# What to do
When you spot the word "nhiệt" in a line of the data below, copy that line.

# Dataset excerpts
'''

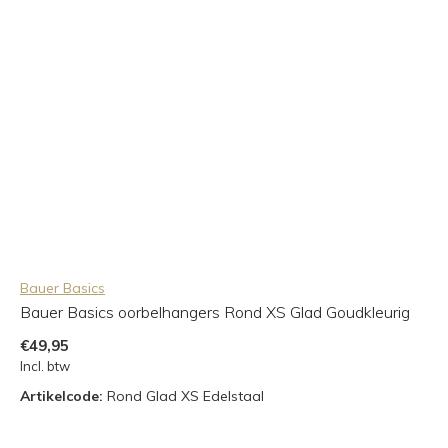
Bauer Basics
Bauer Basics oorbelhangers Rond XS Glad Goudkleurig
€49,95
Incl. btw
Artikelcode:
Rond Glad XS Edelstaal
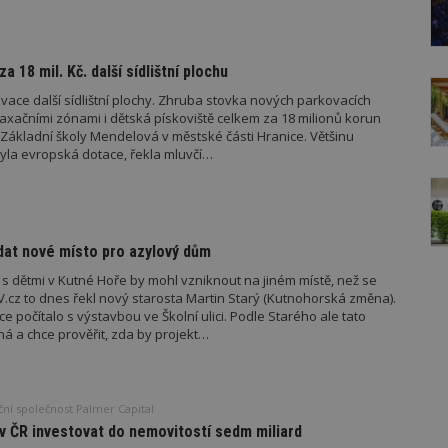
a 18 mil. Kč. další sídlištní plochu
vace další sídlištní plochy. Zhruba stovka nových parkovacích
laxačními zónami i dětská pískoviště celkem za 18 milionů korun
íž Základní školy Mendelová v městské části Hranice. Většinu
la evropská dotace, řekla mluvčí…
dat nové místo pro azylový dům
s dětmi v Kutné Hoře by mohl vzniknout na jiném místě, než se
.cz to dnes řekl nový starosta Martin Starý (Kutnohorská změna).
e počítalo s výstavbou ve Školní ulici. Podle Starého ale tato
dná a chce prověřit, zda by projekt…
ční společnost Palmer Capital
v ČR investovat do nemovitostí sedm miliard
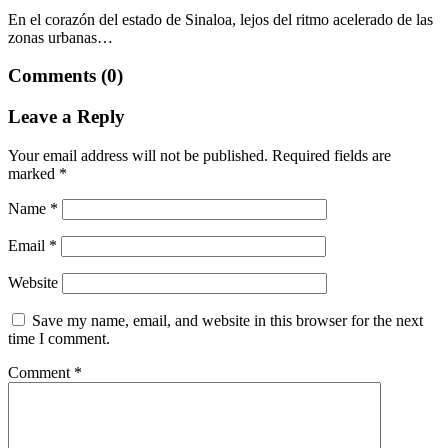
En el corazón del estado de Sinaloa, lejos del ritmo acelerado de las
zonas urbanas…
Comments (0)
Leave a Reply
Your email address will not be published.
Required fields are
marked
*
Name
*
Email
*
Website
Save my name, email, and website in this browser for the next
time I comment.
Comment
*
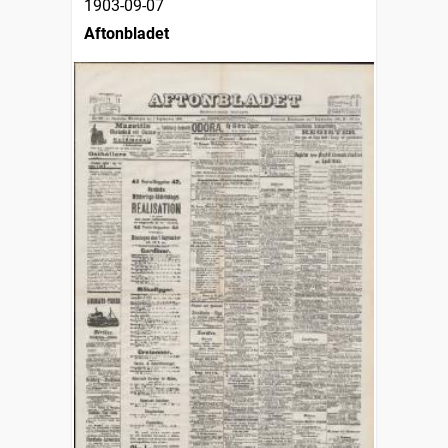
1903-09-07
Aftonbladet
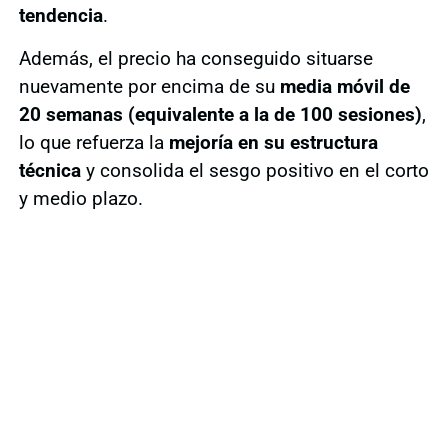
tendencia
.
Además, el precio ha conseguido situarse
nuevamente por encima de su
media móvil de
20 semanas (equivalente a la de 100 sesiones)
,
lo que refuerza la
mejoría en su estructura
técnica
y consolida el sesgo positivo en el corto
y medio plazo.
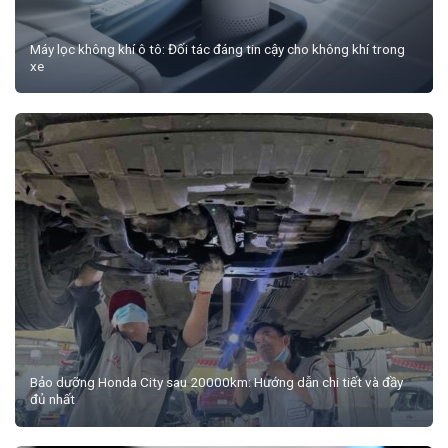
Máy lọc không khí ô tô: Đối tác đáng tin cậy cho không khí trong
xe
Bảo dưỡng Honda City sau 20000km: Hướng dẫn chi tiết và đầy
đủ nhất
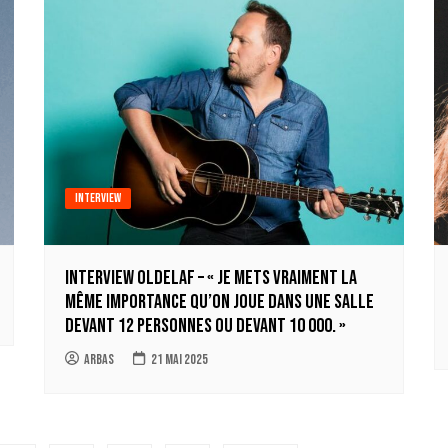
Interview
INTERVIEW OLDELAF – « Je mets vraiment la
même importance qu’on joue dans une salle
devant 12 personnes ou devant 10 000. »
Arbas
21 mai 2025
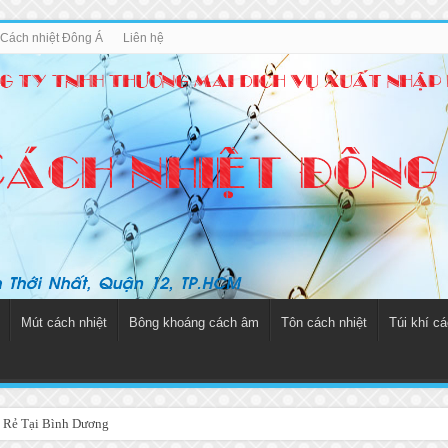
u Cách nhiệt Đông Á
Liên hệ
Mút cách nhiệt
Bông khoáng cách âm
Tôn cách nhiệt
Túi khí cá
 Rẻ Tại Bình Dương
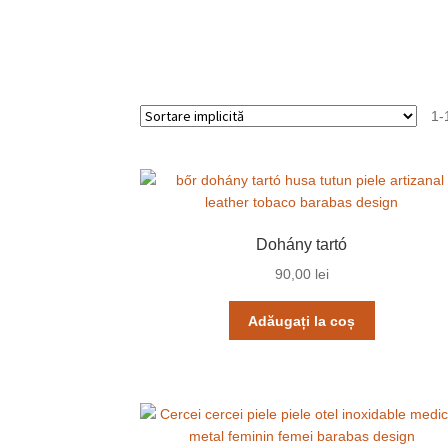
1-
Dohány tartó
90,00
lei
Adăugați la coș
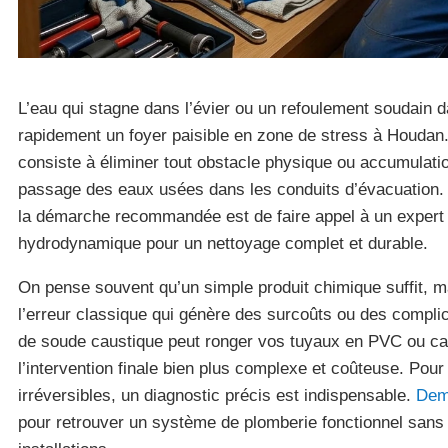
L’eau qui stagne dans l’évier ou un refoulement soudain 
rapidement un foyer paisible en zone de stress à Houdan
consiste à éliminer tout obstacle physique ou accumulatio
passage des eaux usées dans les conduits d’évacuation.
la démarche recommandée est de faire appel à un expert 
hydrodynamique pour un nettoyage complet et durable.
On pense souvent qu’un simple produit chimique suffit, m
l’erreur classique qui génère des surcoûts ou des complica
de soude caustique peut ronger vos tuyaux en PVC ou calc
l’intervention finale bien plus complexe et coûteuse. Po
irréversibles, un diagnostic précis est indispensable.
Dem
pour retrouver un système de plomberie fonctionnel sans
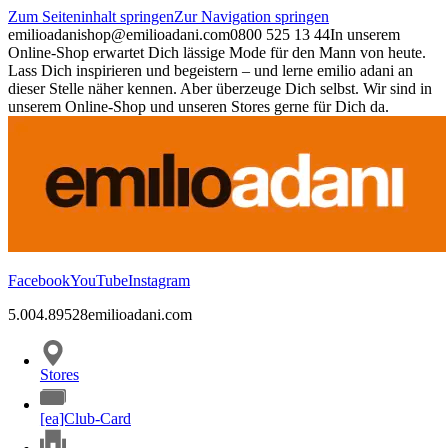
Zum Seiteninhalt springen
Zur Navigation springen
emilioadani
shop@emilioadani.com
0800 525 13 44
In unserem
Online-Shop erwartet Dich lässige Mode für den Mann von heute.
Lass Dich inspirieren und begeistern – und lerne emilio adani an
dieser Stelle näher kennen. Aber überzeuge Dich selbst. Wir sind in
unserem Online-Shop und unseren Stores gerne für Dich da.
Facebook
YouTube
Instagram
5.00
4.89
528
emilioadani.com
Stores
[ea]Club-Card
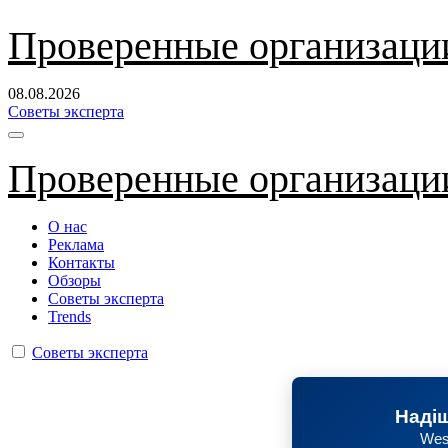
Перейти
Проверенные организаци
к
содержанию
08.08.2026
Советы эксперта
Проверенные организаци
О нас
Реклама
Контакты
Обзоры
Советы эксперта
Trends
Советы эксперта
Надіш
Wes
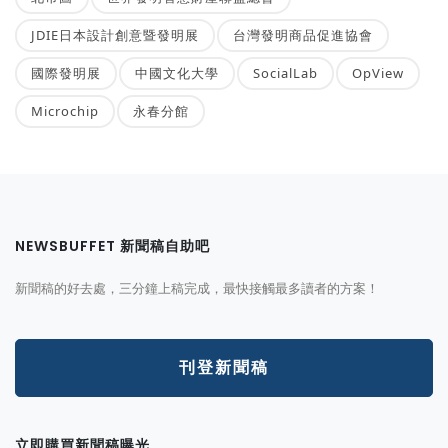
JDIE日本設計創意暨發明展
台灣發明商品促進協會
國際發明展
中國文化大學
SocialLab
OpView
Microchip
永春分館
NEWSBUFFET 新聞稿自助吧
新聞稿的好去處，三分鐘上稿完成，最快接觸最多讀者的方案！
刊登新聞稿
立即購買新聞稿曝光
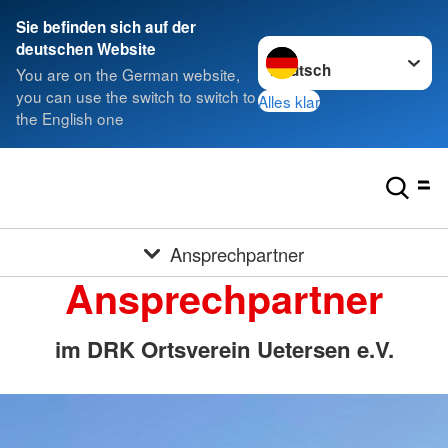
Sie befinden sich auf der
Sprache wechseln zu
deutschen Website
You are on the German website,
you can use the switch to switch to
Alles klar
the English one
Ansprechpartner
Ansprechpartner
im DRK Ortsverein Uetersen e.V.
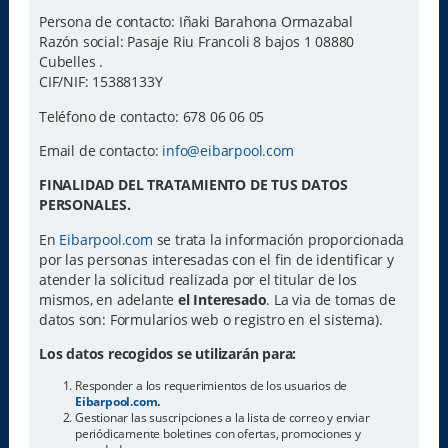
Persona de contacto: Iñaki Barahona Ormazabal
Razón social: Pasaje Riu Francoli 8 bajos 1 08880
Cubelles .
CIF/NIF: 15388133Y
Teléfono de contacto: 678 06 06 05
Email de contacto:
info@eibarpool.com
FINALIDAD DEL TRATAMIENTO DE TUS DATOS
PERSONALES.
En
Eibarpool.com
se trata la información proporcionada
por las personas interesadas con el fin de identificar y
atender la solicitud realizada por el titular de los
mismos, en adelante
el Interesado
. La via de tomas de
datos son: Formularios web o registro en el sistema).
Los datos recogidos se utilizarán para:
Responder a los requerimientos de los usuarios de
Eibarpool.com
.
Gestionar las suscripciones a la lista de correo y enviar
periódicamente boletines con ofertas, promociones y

'''
'''

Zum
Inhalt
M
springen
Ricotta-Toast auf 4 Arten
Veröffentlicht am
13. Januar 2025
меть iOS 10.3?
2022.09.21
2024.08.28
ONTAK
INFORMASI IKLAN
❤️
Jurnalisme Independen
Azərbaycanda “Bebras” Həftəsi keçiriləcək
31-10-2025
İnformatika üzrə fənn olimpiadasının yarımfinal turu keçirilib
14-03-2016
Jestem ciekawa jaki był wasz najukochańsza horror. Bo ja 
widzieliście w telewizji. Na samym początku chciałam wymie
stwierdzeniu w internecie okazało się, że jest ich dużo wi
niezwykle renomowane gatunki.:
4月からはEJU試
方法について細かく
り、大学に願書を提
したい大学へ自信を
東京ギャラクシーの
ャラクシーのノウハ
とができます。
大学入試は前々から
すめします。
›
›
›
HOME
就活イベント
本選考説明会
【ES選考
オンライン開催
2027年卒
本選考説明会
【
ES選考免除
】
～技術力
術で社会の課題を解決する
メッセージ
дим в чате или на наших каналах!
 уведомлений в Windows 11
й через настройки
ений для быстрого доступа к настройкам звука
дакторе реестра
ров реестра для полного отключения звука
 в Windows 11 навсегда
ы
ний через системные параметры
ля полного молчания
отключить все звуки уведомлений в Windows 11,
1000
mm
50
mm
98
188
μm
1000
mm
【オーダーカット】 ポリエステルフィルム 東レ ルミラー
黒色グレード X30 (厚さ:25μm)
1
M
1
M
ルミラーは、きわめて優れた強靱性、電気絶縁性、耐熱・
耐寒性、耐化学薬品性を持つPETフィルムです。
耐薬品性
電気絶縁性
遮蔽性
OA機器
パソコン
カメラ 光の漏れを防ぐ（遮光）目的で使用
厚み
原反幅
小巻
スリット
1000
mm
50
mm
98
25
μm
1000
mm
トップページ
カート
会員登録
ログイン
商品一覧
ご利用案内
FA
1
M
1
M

'''

# Response area
u Cách nhiệt Đông Á
Mút cách nhiệt
Tôn cách nhiệt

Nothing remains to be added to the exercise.